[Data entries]
______________________________

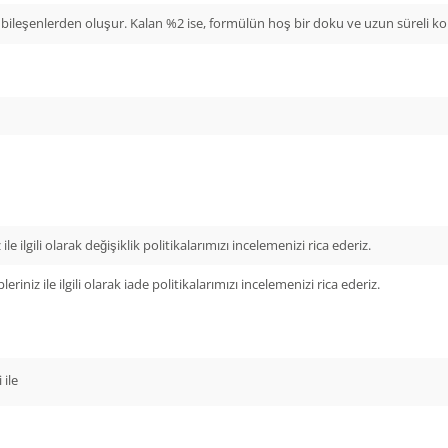
 bileşenlerden oluşur. Kalan %2 ise, formülün hoş bir doku ve uzun süreli kor
ile ilgili olarak değişiklik politikalarımızı incelemenizi rica ederiz.
leriniz ile ilgili olarak iade politikalarımızı incelemenizi rica ederiz.
 ile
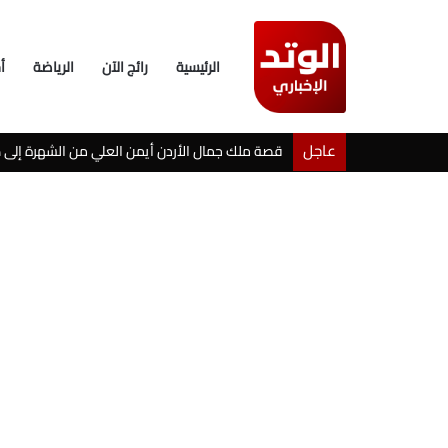
الرئيسية
رائج الآن
الرياضة
أ
عاجل
خطوبة شيرين بيوتي وأسامة مروة تثير ضجة على ال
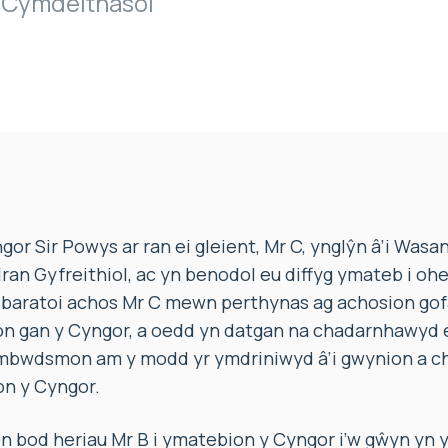
Cymdeithasol
or Sir Powys ar ran ei gleient, Mr C, ynglŷn â’i Was
ran Gyfreithiol, ac yn benodol eu diffyg ymateb i oh
o baratoi achos Mr C mewn perthynas ag achosion gof
on gan y Cyngor, a oedd yn datgan na chadarnhawyd 
mbwdsmon am y modd yr ymdriniwyd â’i gwynion a c
n y Cyngor.
bod heriau Mr B i ymatebion y Cyngor i’w gŵyn yn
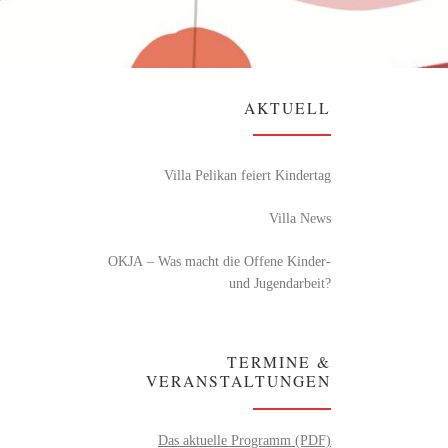
AKTUELL
Villa Pelikan feiert Kindertag
Villa News
OKJA – Was macht die Offene Kinder-
und Jugendarbeit?
TERMINE &
VERANSTALTUNGEN
Das aktuelle Programm (PDF)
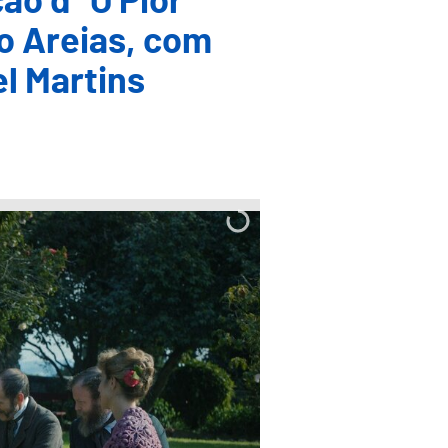
o d’ 'O Pior
o Areias, com
l Martins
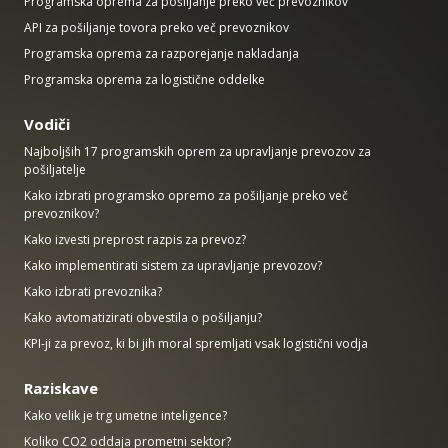
Programska oprema za pošiljanje preko več prevoznikov
API za pošiljanje tovora preko več prevoznikov
Programska oprema za razporejanje nakladanja
Programska oprema za logistične oddelke
Vodiči
Najboljših 17 programskih oprem za upravljanje prevozov za
pošiljatelje
Kako izbrati programsko opremo za pošiljanje preko več
prevoznikov?
Kako izvesti preprost razpis za prevoz?
Kako implementirati sistem za upravljanje prevozov?
Kako izbrati prevoznika?
Kako avtomatizirati obvestila o pošiljanju?
KPI-ji za prevoz, ki bi jih moral spremljati vsak logistični vodja
Raziskave
Kako velik je trg umetne inteligence?
Koliko CO2 oddaja prometni sektor?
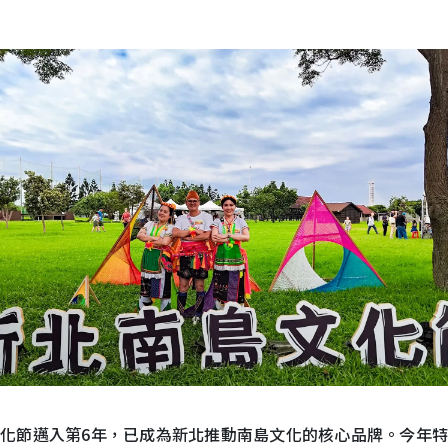
化節邁入第6年，已成為新北推動南島文化的核心品牌。今年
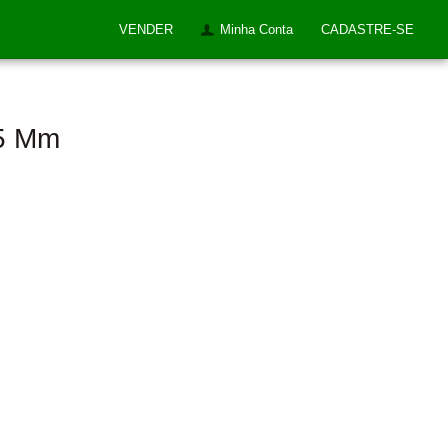
VENDER
Minha Conta
CADASTRE-SE
35 Mm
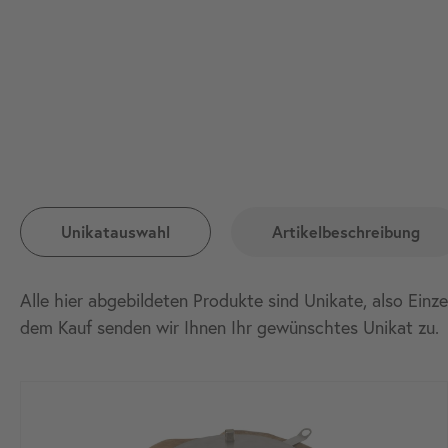
Unikatauswahl
Artikelbeschreibung
Alle hier abgebildeten Produkte sind Unikate, also Einz
dem Kauf senden wir Ihnen Ihr gewünschtes Unikat
zu.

______________________________

Exercise: List every line above containing the word "incelemenizi".

Task output:
ile ilgili olarak değişiklik politikalarımızı incelemenizi rica ederiz.
leriniz ile ilgili olarak iade politikalarımızı incelemenizi rica ederiz.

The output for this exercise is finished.